In the United States, the US 10-year yield fell slightly to 0.59%, as did the 5-year yield to 0.4%.
The Swiss benchmark stabilized at around -0.347%.
Forex traders' appetite for the U.S. Dollar remained intact throughout the week, despite exploding U.S. unemployment figures. Triumphing as a safe-haven currency, the greenback gained ground against all of its counterparts, EUR, JPY and AUD.
The EUR/USD pair is now down to USD 1.08, approaching its March lows. The yen tilts against the dollar, as the USD/JPY pair rises to JPY 108.
On the contrary, the single currency is clearly losing momentum, suffering from a fragmented Europe in its fight against Covid-19. The euro is thus losing ground against the Swiss franc at CHF 1.05 but also against the yen (JPY 117) and the pound (GBP 0.88).
The week was marked by a curious but nevertheless logical divergence of the PMI indicators, which measure the morale of purchasing managers and are therefore the best leading macroeconomic indicators available to investors.
When the indicator exceeds 50, it signals a phase of economic expansion. Below 50, it is the opposite.
The ForexFactory charts below illustrate the gap between China and the West. In China (left chart), the official Manufacturing PMI for March stood at 52 points after collapsing below 36 points in February (a record low). In the Euro-Zone (right chart), it plunged to 44.5 points in March after 49.2 points a month earlier. The lag can be explained by the recovery of activity in China with the gradual return to normality.
As for the other statistics, they were disappointing overall. In the United States, weekly jobless claims jumped to 6648K and the unemployment rate rose to 4.4%. 701K jobs were lost over the period (consensus -100K).
Chinese and European manufacturing PMI indices
|America in the spotlight
After the Asian and European continents, the expansion of Covid-19 is now hitting the United States hard, forcing it to apply and reinforce the same containment measures in force elsewhere, which are detrimental to its economy. The country is now hosting the largest Covid-19 outbreak in the world, with the worst daily death toll since the beginning of the pandemic episode: more than 1000 deaths linked to the coronavirus in 24 hours.
While we must first fear a worsening of this tragic count in the coming days, it should be noted that macroeconomic indicators have already begun to falter, in historical proportions. Destruction of hundreds of thousands of jobs, exploding unemployment, a drop in the morale of purchasing managers, evaporation of investor confidence - recession is inevitable.

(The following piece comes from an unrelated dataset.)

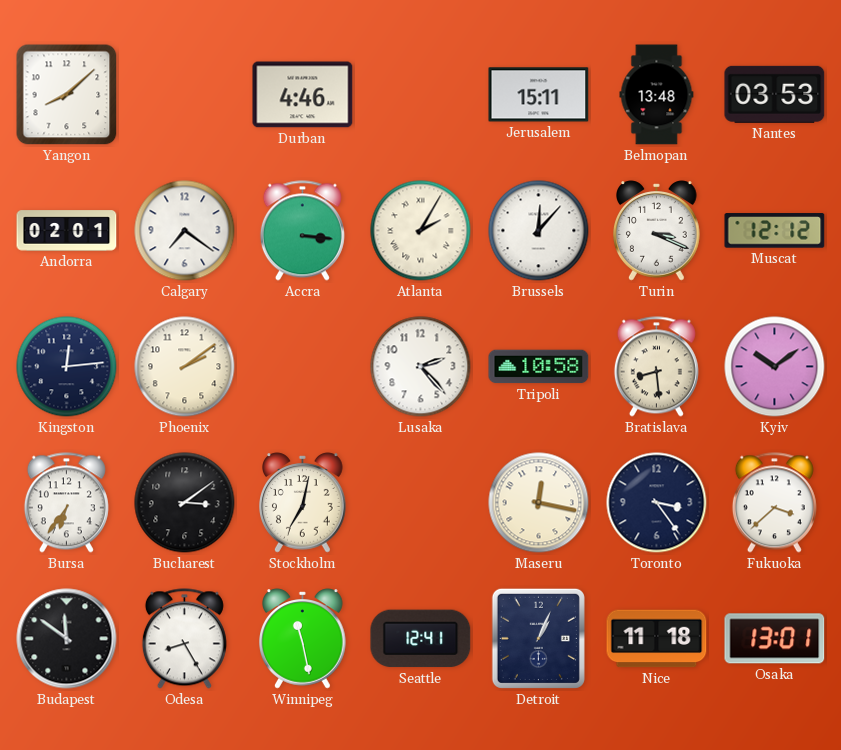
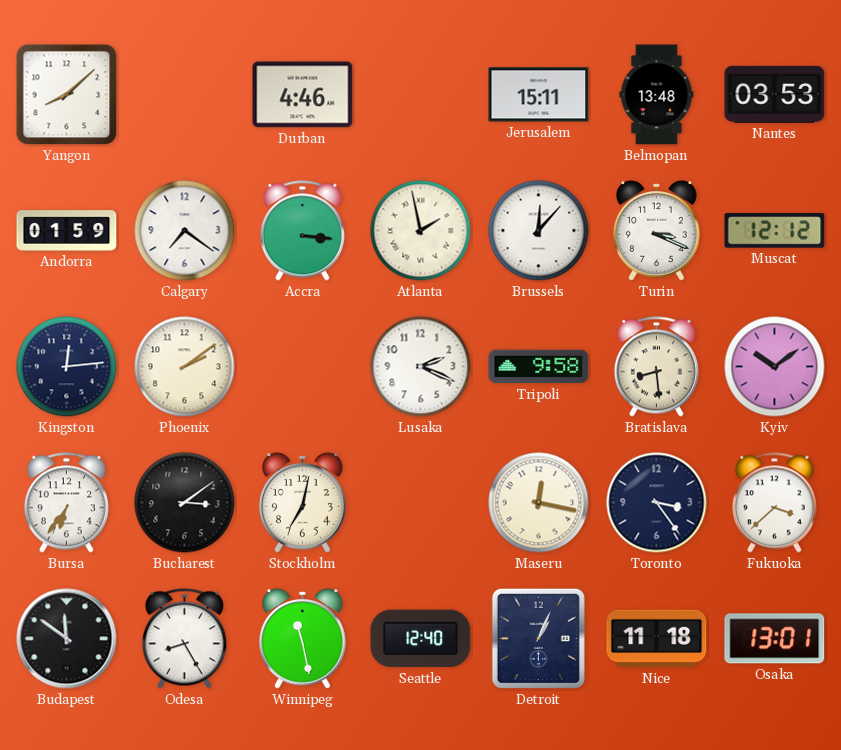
Andorra: 02:01 -> 01:59
Atlanta: 2:05 -> 1:58
Lusaka: 2:23 -> 2:19
Tripoli: 10:58 -> 9:58
Seattle: 12:41 -> 12:40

The question now is how long it will last, so that we can project what form the economic recovery will take: fast in a V, slow in a J, or U if the economy does not pick up again until the fourth quarter.
This response will of course depend on the ability of the United States to contain the spread of the virus more or less rapidly on its territory. America will therefore be closely scrutinized by financiers.